INSTRUCTIONS TO FOLLOW —
Give back the full listing, exactly as it is.

DATA TO USE —
- Opening Delimiter -
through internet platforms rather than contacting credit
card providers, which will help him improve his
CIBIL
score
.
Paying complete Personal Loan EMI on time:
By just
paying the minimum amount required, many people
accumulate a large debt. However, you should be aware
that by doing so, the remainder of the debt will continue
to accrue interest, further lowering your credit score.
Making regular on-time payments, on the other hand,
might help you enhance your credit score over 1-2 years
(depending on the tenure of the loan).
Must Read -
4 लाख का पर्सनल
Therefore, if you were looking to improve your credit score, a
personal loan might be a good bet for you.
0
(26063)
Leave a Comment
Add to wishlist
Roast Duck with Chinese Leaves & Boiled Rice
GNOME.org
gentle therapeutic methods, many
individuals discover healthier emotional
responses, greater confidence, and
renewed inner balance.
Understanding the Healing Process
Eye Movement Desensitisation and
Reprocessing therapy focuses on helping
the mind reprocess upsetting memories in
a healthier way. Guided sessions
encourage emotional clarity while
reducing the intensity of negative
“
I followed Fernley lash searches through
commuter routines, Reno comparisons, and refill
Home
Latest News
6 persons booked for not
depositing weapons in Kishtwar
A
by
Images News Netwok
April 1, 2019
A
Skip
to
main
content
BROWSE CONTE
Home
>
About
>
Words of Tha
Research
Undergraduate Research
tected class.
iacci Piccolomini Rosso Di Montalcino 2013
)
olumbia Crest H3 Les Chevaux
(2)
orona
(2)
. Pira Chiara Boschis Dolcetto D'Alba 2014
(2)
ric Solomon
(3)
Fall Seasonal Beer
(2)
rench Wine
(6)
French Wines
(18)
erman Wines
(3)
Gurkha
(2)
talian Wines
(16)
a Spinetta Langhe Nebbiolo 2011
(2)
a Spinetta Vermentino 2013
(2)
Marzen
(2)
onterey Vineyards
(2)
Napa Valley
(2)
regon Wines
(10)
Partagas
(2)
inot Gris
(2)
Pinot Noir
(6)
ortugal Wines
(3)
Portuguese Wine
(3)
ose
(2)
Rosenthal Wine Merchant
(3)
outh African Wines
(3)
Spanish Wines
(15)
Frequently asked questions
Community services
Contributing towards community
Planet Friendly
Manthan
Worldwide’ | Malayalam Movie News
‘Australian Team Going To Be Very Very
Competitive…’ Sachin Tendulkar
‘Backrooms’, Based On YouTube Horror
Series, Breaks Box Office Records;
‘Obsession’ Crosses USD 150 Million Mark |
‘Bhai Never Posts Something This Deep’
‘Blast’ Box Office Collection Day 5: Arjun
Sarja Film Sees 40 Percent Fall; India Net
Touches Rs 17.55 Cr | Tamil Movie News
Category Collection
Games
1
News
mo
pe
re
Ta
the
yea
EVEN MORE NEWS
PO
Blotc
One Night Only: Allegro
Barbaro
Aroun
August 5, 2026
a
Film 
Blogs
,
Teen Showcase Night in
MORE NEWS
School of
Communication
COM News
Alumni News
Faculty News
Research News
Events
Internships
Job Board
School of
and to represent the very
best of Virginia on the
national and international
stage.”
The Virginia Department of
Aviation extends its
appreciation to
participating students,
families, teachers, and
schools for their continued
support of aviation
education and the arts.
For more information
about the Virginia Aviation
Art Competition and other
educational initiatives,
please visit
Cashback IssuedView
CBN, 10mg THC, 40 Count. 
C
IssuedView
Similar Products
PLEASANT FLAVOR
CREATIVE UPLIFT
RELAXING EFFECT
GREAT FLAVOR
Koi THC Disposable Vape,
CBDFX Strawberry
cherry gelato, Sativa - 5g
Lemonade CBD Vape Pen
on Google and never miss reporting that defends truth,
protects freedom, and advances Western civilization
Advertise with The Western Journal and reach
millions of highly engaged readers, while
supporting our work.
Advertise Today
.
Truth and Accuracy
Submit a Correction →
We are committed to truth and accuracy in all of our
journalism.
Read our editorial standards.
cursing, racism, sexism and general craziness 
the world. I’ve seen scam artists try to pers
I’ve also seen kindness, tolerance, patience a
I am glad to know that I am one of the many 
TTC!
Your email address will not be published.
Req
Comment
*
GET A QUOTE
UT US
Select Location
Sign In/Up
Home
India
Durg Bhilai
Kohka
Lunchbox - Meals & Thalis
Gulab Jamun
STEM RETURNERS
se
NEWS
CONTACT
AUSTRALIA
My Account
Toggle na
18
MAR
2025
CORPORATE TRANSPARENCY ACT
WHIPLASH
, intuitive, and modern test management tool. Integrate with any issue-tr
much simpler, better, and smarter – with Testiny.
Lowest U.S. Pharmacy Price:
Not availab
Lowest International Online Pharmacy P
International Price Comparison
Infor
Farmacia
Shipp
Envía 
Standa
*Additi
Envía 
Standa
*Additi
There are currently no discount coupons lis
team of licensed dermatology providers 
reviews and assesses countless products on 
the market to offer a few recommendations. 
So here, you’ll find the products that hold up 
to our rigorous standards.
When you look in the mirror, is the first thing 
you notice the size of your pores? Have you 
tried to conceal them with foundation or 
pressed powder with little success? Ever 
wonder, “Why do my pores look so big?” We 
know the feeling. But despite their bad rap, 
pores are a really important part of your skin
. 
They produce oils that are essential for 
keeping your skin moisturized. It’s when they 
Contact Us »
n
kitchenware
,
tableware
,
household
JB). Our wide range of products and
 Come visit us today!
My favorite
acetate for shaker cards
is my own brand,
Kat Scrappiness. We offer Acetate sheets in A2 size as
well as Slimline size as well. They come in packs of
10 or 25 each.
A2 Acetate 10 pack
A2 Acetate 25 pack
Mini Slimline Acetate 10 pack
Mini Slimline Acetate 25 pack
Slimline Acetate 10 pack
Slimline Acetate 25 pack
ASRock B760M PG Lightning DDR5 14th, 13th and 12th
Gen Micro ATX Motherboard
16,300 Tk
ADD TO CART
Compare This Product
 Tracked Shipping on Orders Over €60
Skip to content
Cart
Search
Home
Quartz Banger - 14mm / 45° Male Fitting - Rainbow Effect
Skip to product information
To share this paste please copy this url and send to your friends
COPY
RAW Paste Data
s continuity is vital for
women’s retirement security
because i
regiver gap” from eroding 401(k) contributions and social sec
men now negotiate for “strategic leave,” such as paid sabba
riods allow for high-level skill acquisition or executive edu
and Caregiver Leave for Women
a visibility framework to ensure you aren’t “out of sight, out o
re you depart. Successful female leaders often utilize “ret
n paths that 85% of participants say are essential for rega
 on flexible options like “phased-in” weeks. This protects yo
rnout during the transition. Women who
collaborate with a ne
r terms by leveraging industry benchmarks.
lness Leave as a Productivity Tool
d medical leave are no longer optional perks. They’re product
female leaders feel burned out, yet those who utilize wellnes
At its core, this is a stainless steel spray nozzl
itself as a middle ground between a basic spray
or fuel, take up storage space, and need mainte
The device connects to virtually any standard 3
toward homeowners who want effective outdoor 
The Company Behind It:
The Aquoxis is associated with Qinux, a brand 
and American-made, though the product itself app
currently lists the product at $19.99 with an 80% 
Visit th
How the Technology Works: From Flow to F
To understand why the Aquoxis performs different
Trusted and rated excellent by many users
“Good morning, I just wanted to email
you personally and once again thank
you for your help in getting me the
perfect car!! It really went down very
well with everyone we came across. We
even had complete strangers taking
- Closing Delimiter -
RESULT BELOW —
through internet platforms rather than contacting credit
card providers, which will help him improve his
CIBIL
score
.
Paying complete Personal Loan EMI on time:
By just
paying the minimum amount required, many people
accumulate a large debt. However, you should be aware
that by doing so, the remainder of the debt will continue
to accrue interest, further lowering your credit score.
Making regular on-time payments, on the other hand,
might help you enhance your credit score over 1-2 years
(depending on the tenure of the loan).
Must Read -
4 लाख का पर्सनल
Therefore, if you were looking to improve your credit score, a
personal loan might be a good bet for you.
0
(26063)
Leave a Comment
Add to wishlist
Roast Duck with Chinese Leaves & Boiled Rice
GNOME.org
gentle therapeutic methods, many
individuals discover healthier emotional
responses, greater confidence, and
renewed inner balance.
Understanding the Healing Process
Eye Movement Desensitisation and
Reprocessing therapy focuses on helping
the mind reprocess upsetting memories in
a healthier way. Guided sessions
encourage emotional clarity while
reducing the intensity of negative
“
I followed Fernley lash searches through
commuter routines, Reno comparisons, and refill
Home
Latest News
6 persons booked for not
depositing weapons in Kishtwar
A
by
Images News Netwok
April 1, 2019
A
Skip
to
main
content
BROWSE CONTE
Home
>
About
>
Words of Tha
Research
Undergraduate Research
tected class.
iacci Piccolomini Rosso Di Montalcino 2013
)
olumbia Crest H3 Les Chevaux
(2)
orona
(2)
. Pira Chiara Boschis Dolcetto D'Alba 2014
(2)
ric Solomon
(3)
Fall Seasonal Beer
(2)
rench Wine
(6)
French Wines
(18)
erman Wines
(3)
Gurkha
(2)
talian Wines
(16)
a Spinetta Langhe Nebbiolo 2011
(2)
a Spinetta Vermentino 2013
(2)
Marzen
(2)
onterey Vineyards
(2)
Napa Valley
(2)
regon Wines
(10)
Partagas
(2)
inot Gris
(2)
Pinot Noir
(6)
ortugal Wines
(3)
Portuguese Wine
(3)
ose
(2)
Rosenthal Wine Merchant
(3)
outh African Wines
(3)
Spanish Wines
(15)
Frequently asked questions
Community services
Contributing towards community
Planet Friendly
Manthan
Worldwide’ | Malayalam Movie News
‘Australian Team Going To Be Very Very
Competitive…’ Sachin Tendulkar
‘Backrooms’, Based On YouTube Horror
Series, Breaks Box Office Records;
‘Obsession’ Crosses USD 150 Million Mark |
‘Bhai Never Posts Something This Deep’
‘Blast’ Box Office Collection Day 5: Arjun
Sarja Film Sees 40 Percent Fall; India Net
Touches Rs 17.55 Cr | Tamil Movie News
Category Collection
Games
1
News
mo
pe
re
Ta
the
yea
EVEN MORE NEWS
PO
Blotc
One Night Only: Allegro
Barbaro
Aroun
August 5, 2026
a
Film 
Blogs
,
Teen Showcase Night in
MORE NEWS
School of
Communication
COM News
Alumni News
Faculty News
Research News
Events
Internships
Job Board
School of
and to represent the very
best of Virginia on the
national and international
stage.”
The Virginia Department of
Aviation extends its
appreciation to
participating students,
families, teachers, and
schools for their continued
support of aviation
education and the arts.
For more information
about the Virginia Aviation
Art Competition and other
educational initiatives,
please visit
Cashback IssuedView
CBN, 10mg THC, 40 Count. 
C
IssuedView
Similar Products
PLEASANT FLAVOR
CREATIVE UPLIFT
RELAXING EFFECT
GREAT FLAVOR
Koi THC Disposable Vape,
CBDFX Strawberry
cherry gelato, Sativa - 5g
Lemonade CBD Vape Pen
on Google and never miss reporting that defends truth,
protects freedom, and advances Western civilization
Advertise with The Western Journal and reach
millions of highly engaged readers, while
supporting our work.
Advertise Today
.
Truth and Accuracy
Submit a Correction →
We are committed to truth and accuracy in all of our
journalism.
Read our editorial standards.
cursing, racism, sexism and general craziness 
the world. I’ve seen scam artists try to pers
I’ve also seen kindness, tolerance, patience a
I am glad to know that I am one of the many 
TTC!
Your email address will not be published.
Req
Comment
*
GET A QUOTE
UT US
Select Location
Sign In/Up
Home
India
Durg Bhilai
Kohka
Lunchbox - Meals & Thalis
Gulab Jamun
STEM RETURNERS
se
NEWS
CONTACT
AUSTRALIA
My Account
Toggle na
18
MAR
2025
CORPORATE TRANSPARENCY ACT
WHIPLASH
, intuitive, and modern test management tool. Integrate with any issue-tr
much simpler, better, and smarter – with Testiny.
Lowest U.S. Pharmacy Price:
Not availab
Lowest International Online Pharmacy P
International Price Comparison
Infor
Farmacia
Shipp
Envía 
Standa
*Additi
Envía 
Standa
*Additi
There are currently no discount coupons lis
team of licensed dermatology providers 
reviews and assesses countless products on 
the market to offer a few recommendations. 
So here, you’ll find the products that hold up 
to our rigorous standards.
When you look in the mirror, is the first thing 
you notice the size of your pores? Have you 
tried to conceal them with foundation or 
pressed powder with little success? Ever 
wonder, “Why do my pores look so big?” We 
know the feeling. But despite their bad rap, 
pores are a really important part of your skin
. 
They produce oils that are essential for 
keeping your skin moisturized. It’s when they 
Contact Us »
n
kitchenware
,
tableware
,
household
JB). Our wide range of products and
 Come visit us today!
My favorite
acetate for shaker cards
is my own brand,
Kat Scrappiness. We offer Acetate sheets in A2 size as
well as Slimline size as well. They come in packs of
10 or 25 each.
A2 Acetate 10 pack
A2 Acetate 25 pack
Mini Slimline Acetate 10 pack
Mini Slimline Acetate 25 pack
Slimline Acetate 10 pack
Slimline Acetate 25 pack
ASRock B760M PG Lightning DDR5 14th, 13th and 12th
Gen Micro ATX Motherboard
16,300 Tk
ADD TO CART
Compare This Product
 Tracked Shipping on Orders Over €60
Skip to content
Cart
Search
Home
Quartz Banger - 14mm / 45° Male Fitting - Rainbow Effect
Skip to product information
To share this paste please copy this url and send to your friends
COPY
RAW Paste Data
s continuity is vital for
women’s retirement security
because i
regiver gap” from eroding 401(k) contributions and social sec
men now negotiate for “strategic leave,” such as paid sabba
riods allow for high-level skill acquisition or executive edu
and Caregiver Leave for Women
a visibility framework to ensure you aren’t “out of sight, out o
re you depart. Successful female leaders often utilize “ret
n paths that 85% of participants say are essential for rega
 on flexible options like “phased-in” weeks. This protects yo
rnout during the transition. Women who
collaborate with a ne
r terms by leveraging industry benchmarks.
lness Leave as a Productivity Tool
d medical leave are no longer optional perks. They’re product
female leaders feel burned out, yet those who utilize wellnes
At its core, this is a stainless steel spray nozzl
itself as a middle ground between a basic spray
or fuel, take up storage space, and need mainte
The device connects to virtually any standard 3
toward homeowners who want effective outdoor 
The Company Behind It:
The Aquoxis is associated with Qinux, a brand 
and American-made, though the product itself app
currently lists the product at $19.99 with an 80% 
Visit th
How the Technology Works: From Flow to F
To understand why the Aquoxis performs different
Trusted and rated excellent by many users
“Good morning, I just wanted to email
you personally and once again thank
you for your help in getting me the
perfect car!! It really went down very
well with everyone we came across. We
even had complete strangers taking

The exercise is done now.